I really just meant this to be a response to Scott on LinkedIn, but both as a comment and an update they said it was too long. I thought they were all about keeping content on their own site? Seems self-defeating. Ah well.
My old friend Scott Porad asked a really good question about my recent experience using LLMs to help test my own biases (“Doing my own research”):
You had the AI generate code for you to do the work: why? Why didn’t you simply have the AI do the computations and give you the result?
I can think of at least one answer: because it allowed you to double-check that the computations were being done correctly. But, most people don’t have the skills to do that.
How could you write a prompt that simply outputs the result and allows non-technical users to verify that it was done correctly?
This is a great check and thinking through an answer was quite interesting.
The explicit use of code was purely habitual.

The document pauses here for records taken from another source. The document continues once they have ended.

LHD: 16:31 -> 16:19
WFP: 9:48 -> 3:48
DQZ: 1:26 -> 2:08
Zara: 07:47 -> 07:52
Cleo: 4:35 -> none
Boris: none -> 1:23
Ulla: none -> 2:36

After realizing Excel alone would be tough for the problem, my personal toolkit immediately jumped to code. Claude Code is basically the perfect tool for folks like me that want to engage LLMs in code but are too obsessive to give up full control of their source. 😉
That said, the prompt itself wasn’t very code-focused, so as an experiment I just took out the node/javascript line and fed the same exact prompt to Claude Desktop using the same model (Sonnet 4.5). Results are here: https://claude.ai/share/f6a18011-d4da-4aa9-883f-45a98de01c0d
The model chose to write code anyways, BUT — this time it screwed the pooch in two ways. First, it missed a few of the fuzzy-match matches that the first version got right away. I think this is no harm / no foul — I emphasized conservatism in the prompt and you could argue the fuzzy match pushed that boundary anyways.

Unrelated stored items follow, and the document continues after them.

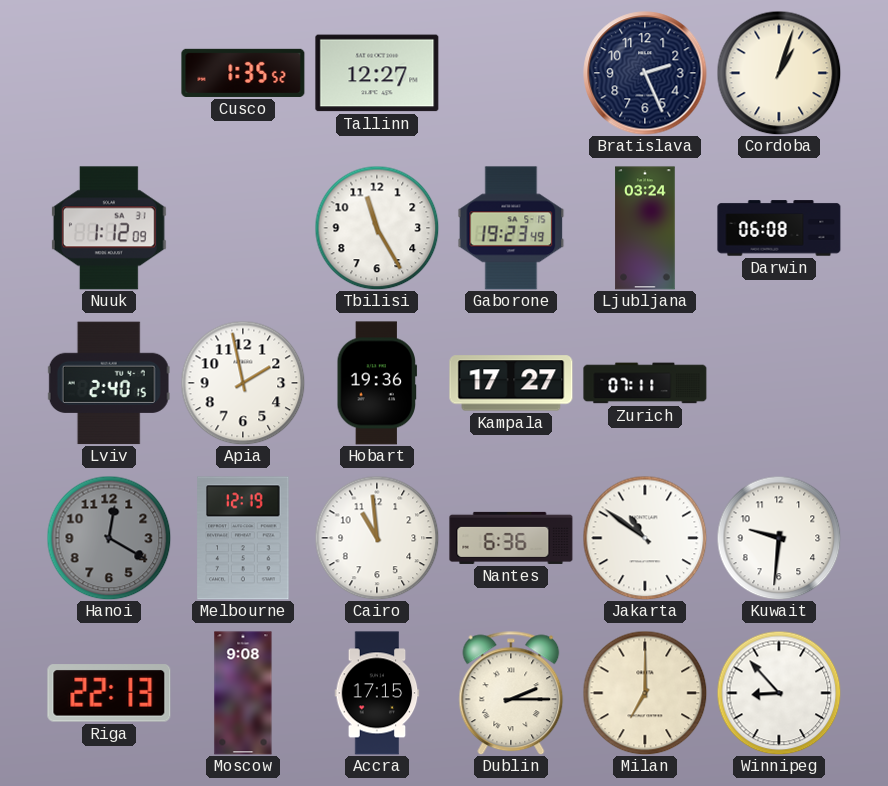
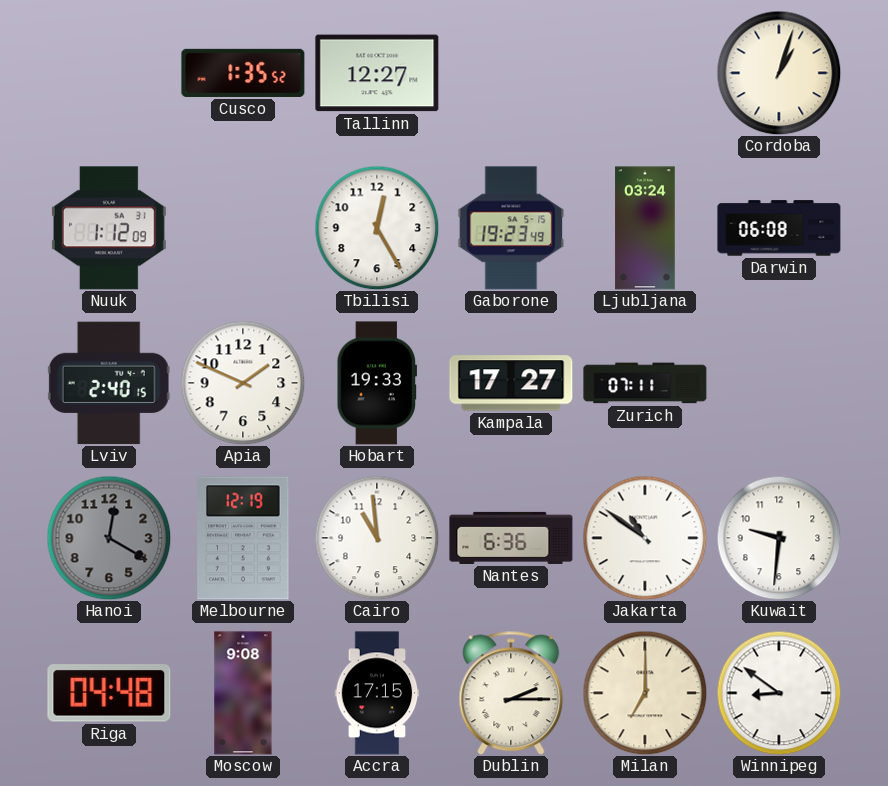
Bratislava: 2:26 -> none
Tbilisi: 11:25 -> 12:25
Apia: 1:58 -> 1:49
Hobart: 19:36 -> 19:33
Riga: 22:13 -> 04:48
Winnipeg: 8:53 -> 8:51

Much worse, it completely missed the “mode” column and ended up happily double/triple/quadruple counting votes! I was able to correct this easily, but had I not scanned the code with context and history it definitely wouldn’t have jumped out at me. Definitely highlights Scott’s concern.
So to the meat of the question (how to verify without code knowledge), a few thoughts:
First, I typically feel better feeding source data to models (like I did here) vs. having the model source the data itself (to be completely transparent, I did use Claude Desktop to help me find the data, but I vetted and judged its veracity myself through more traditional means). Having solid base data reduces the number of chances for the model to screw up, but more importantly it means I can use tools like Excel (or even hand calculations) to do my own spot checking of results — something much more accessible to folks that don’t code.
Second, I’ve felt for a long time that basic coding skills need to be a compulsory part of middle and high school education. This isn’t to make coders out of everyone — I think of it like a foreign language requirement. It doesn’t take a lot of exposure to code before you can read through JavaScript or Python and figure out what’s going on. You learn to look for things like hard-coded numbers and strings, can tell what a loop is doing, etc..
In the past I’ve thought this was important because coding itself was going to be critical — but maybe the new reason is that it can be something of a lingua-franca between humans and machines.
Over the long term, this remains one of the best “holy crap” issues that I don’t have a great answer for. Pretty quickly we’re going to get to a point where models don’t make truly dumb mistakes, at least any more than humans do. When I ask somebody on my team to perform a task, at some point I just have to trust that they did it correctly. That trust is gained through time, assessment of experience, maybe some spot checks at the start of the relationship, etc. … and probably the same thing will be true for models.
The only big (BIG) gotcha with this is that the models aren’t truly independent actors. They’re the product of commercial enterprises, so there are always legitimate questions about underlying motivation. Flipping that once again, it’s true for people too — we are the product of a lifetime of societal programming. Starting to feel like a freshman philosophy class, so I’ll leave it at that.
Anyhoo … thank you Scott, you made me think a lot harder about the ideas here!